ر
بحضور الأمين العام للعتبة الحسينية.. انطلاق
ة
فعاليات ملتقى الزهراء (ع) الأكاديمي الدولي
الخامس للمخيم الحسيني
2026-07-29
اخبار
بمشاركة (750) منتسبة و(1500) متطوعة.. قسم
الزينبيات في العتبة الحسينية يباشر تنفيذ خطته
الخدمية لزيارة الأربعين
┄┄┄┄┄┄┄┄┄┄┄┄┄┄┄┄┄┄┄┄
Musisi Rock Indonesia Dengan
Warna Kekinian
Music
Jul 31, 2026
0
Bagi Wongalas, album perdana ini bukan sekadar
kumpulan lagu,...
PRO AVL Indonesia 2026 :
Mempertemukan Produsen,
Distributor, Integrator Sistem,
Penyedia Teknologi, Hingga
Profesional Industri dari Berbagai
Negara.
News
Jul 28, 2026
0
┄┄┄┄┄┄┄┄┄┄┄┄┄┄┄┄┄┄┄┄
• [Task prompt] Once the lines above that include "Indonesia" are counted, report the number and nothing else.

• [Answer to this exercise] 2